Big Brother, Little Brother: Government and Social Construct in YA by Justin Joschko
From Ragnarok to Revelations, many of our early myths and narratives feature detailed ruminations on the apocalypse, how it will occur, and what will happen to the poor beleaguered souls forced to endure it.
That obsession hasn’t gone away—a quick glance over the movies and novels of the last fifty years offers a smorgasbord of potential Armageddons, from natural disasters to alien invasion to species-ending plagues—but it has shifted. From their origins as mythic or religious projections of the future fate of our souls, stories of the apocalypse have become more focused on the calamity’s earthly aftermath. Rather than serve as the climax, the apocalyptic event acts as the prelude (think The Stand) or backstory, happening perhaps decades or centuries before the story began (think The Chrysalids). The apocalyptic story became, in effect, the post-apocalyptic story.
My novel, Yellow Locust, is in many ways a work of post-apocalyptic fiction. Set in the barren plains of a starved and dying continent, it portents a bleak and hardscrabble future for its protagonists, Selena and Simon Flood, who must travel through the wastes to the west coast, where the last bastion of civilization remains. However, as I wrote, I found myself drawing on another tradition: the dystopia.
As I juggled these two genres, I started to realise that, far from being incompatible, they present something of a shared vision, albeit one from different vantage points of time and place. After all, it’s in the wake of environmental disaster that Margaret Atwood’s Republic of Gilead rises to enslave the titular handmaids in The Handmaid’s Tale, while the second half of Stephen King’s The Stand involves Randall Flagg’s efforts to build a despotic regime in Nevada. Tyranny proceeds from chaos, and the greater the chaos, the crueler the tyranny. Nazi Germany couldn’t have formed without the poverty and rage that preceded it, just like Randall Flagg couldn’t build his empire until Captain Trips swiped his terrible sickle through America.

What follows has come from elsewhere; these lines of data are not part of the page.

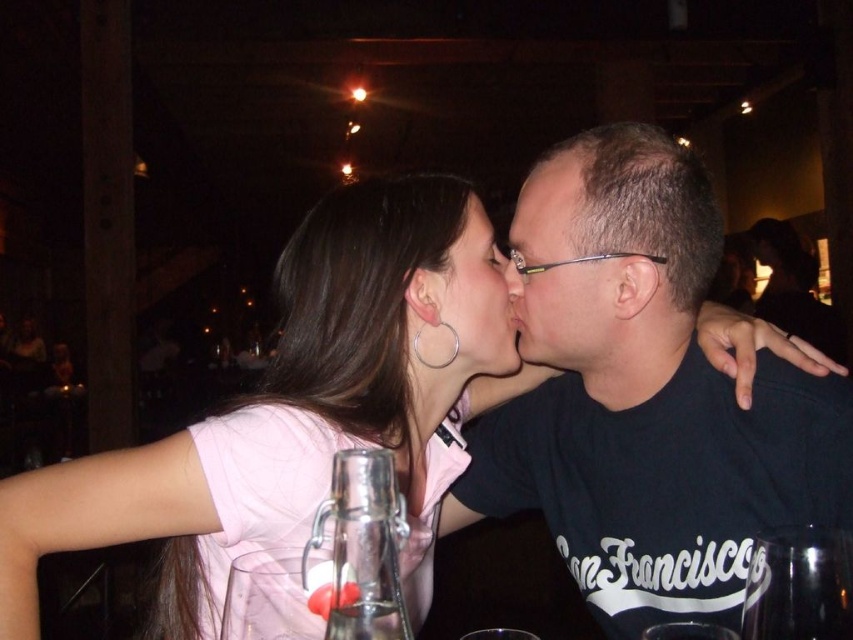 Question: Can you confirm if transparent glass at center is positioned above matte black face at center?

Choices:
 (A) no
 (B) yes

Answer: (A)

Question: Which of the following is the closest to the observer?

Choices:
 (A) transparent glass at center
 (B) matte black face at center
 (C) pink fabric shirt at center
 (D) matte black glasses at center

Answer: (A)

Question: Does black matte shirt at center appear under matte black face at center?

Choices:
 (A) no
 (B) yes

Answer: (B)

Question: Which object is positioned closest to the black matte shirt at center?

Choices:
 (A) matte black nose at center
 (B) matte black face at center
 (C) transparent glass at center

Answer: (B)

Question: Is pink fabric shirt at center thinner than transparent glass at center?

Choices:
 (A) no
 (B) yes

Answer: (A)

Question: Which point is farther to the camera?

Choices:
 (A) matte black nose at center
 (B) matte black face at center
 (C) pink fabric shirt at center
 (D) black matte shirt at center

Answer: (A) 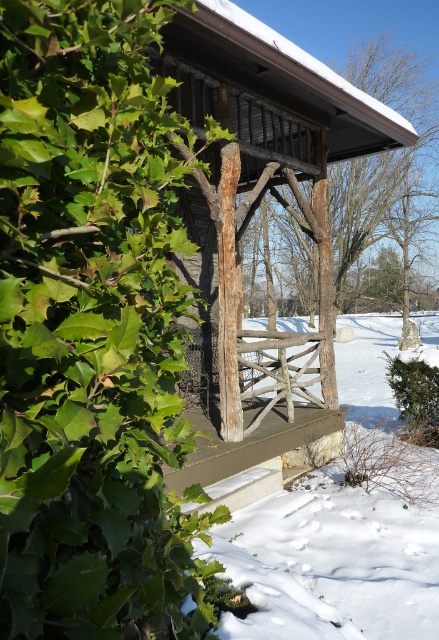 Question: Which object is closer to the camera taking this photo?

Choices:
 (A) smooth brown tree trunk at center
 (B) green leafy bush at lower right
 (C) white wooden fence at lower center

Answer: (A)

Question: Which point is farther to the camera?

Choices:
 (A) rustic wooden fence post at center
 (B) rustic wooden porch at center
 (C) white wooden fence at lower center

Answer: (A)

Question: Considering the relative positions of smooth brown tree trunk at center and rustic wooden porch at center in the image provided, where is smooth brown tree trunk at center located with respect to rustic wooden porch at center?

Choices:
 (A) above
 (B) below

Answer: (A)

Question: From the image, what is the correct spatial relationship of rustic wooden fence post at center in relation to rustic wooden porch at center?

Choices:
 (A) above
 (B) below

Answer: (A)

Question: Based on their relative distances, which object is nearer to the smooth brown tree trunk at center?

Choices:
 (A) green leafy bush at lower right
 (B) rustic wooden fence post at center

Answer: (A)

Question: Where is white wooden fence at lower center located in relation to rustic wooden fence post at center in the image?

Choices:
 (A) below
 (B) above

Answer: (A) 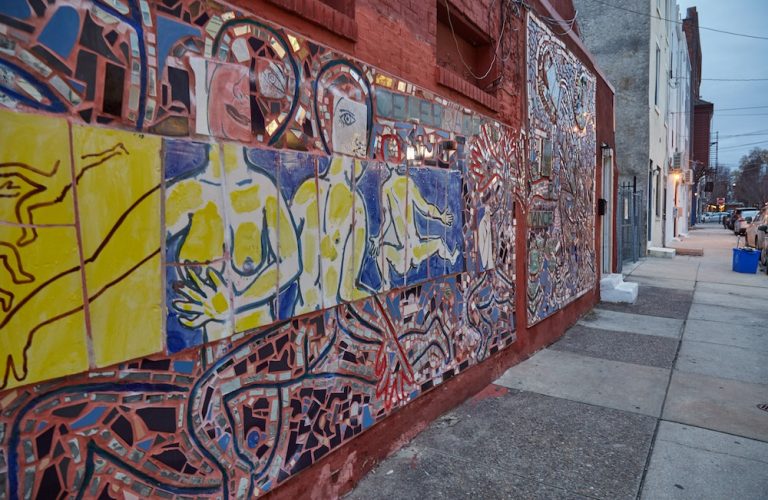 Locate an element on the screen. The height and width of the screenshot is (500, 768). light is located at coordinates (674, 175). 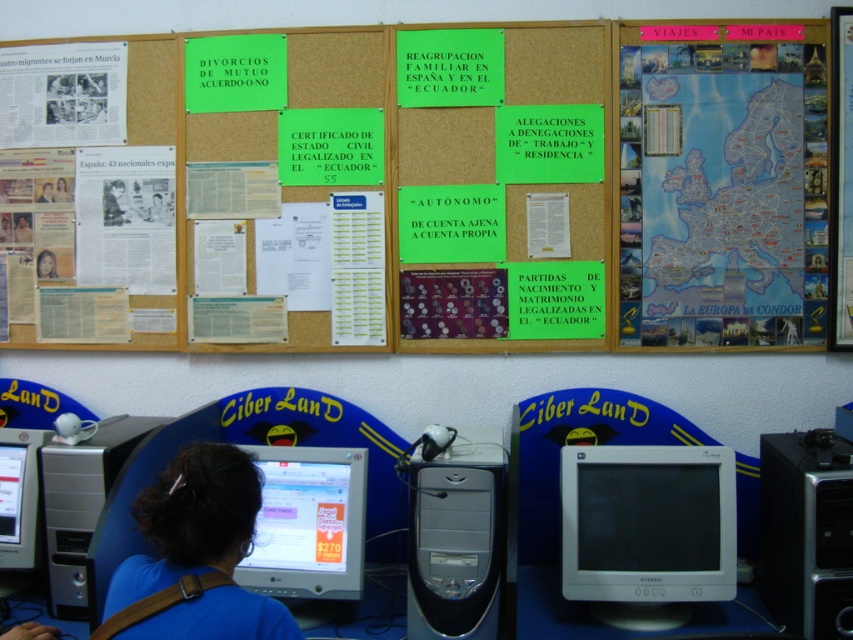 Question: Which point is closer to the camera taking this photo?

Choices:
 (A) (442, 596)
 (B) (584, 582)
 (C) (357, 552)
 (D) (183, 451)

Answer: (A)

Question: Is silver metallic desktop computer at center further to the viewer compared to green paper poster at upper center?

Choices:
 (A) yes
 (B) no

Answer: (B)

Question: Which object appears closest to the camera in this image?

Choices:
 (A) matte silver monitor at lower left
 (B) silver metallic desktop computer at center

Answer: (B)

Question: Which point appears farthest from the camera in this image?

Choices:
 (A) (28, 496)
 (B) (444, 563)

Answer: (A)

Question: Can you confirm if blue laminated map at upper right is smaller than white glossy monitor at center?

Choices:
 (A) no
 (B) yes

Answer: (B)

Question: Is matte black laptop at left to the right of dark brown hair at lower center from the viewer's perspective?

Choices:
 (A) yes
 (B) no

Answer: (B) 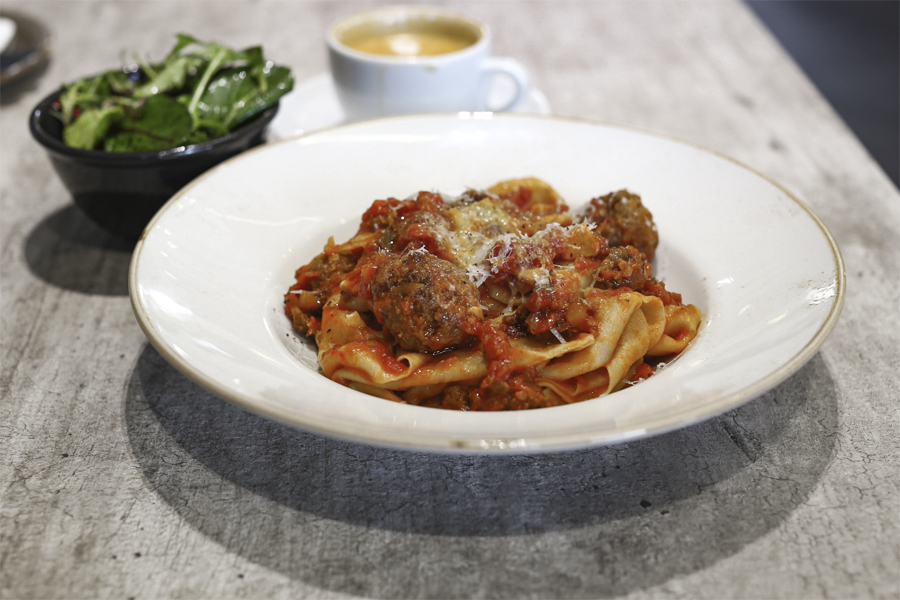 Where is `coffee cup`? The width and height of the screenshot is (900, 600). coffee cup is located at coordinates (363, 62). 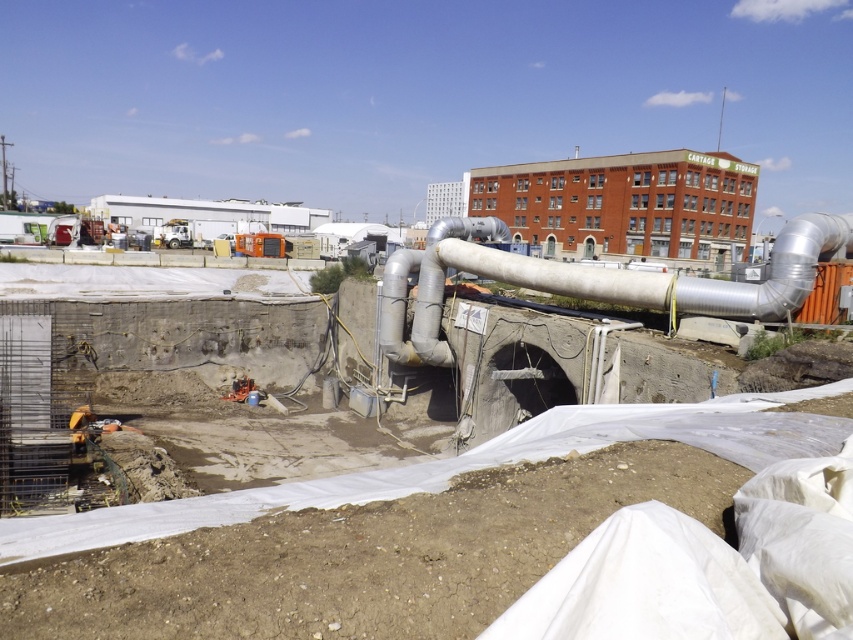 Which is behind, point (685, 417) or point (578, 273)?

Positioned behind is point (578, 273).

Can you confirm if concrete wall at center is positioned to the left of silver metallic pipe at center?

Yes, concrete wall at center is to the left of silver metallic pipe at center.

Does point (700, 444) come closer to viewer compared to point (398, 324)?

Yes.

The image size is (853, 640). Find the location of `concrete wall at center`. concrete wall at center is located at coordinates (469, 465). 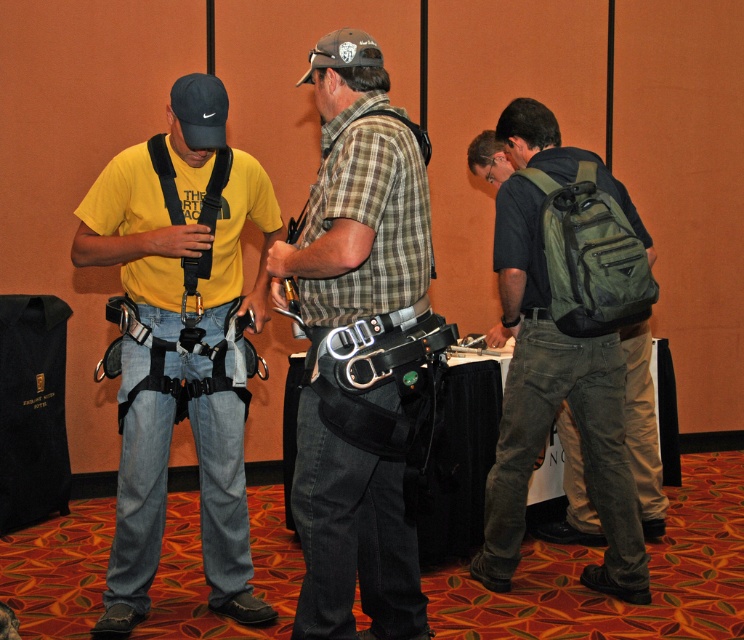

The essential message of both genres seems to be this: if enough humans remain alive to form a society, then a society will eventually form. As a species, we’re drawn together by the innate magnetism of our common evolution, our simian urge for companionship and hierarchy. In this, we undergo a sort of inverted entropy, a progression from chaos into order. Whether a novel is classified as post-apocalyptic or dystopian depends, in many cases, where along this process we join the narrative. In Yellow Locust’s case, we meet our heroes squarely in the middle, with a dystopian coast threatening to swallow the ruins of a post-apocalyptic heartland.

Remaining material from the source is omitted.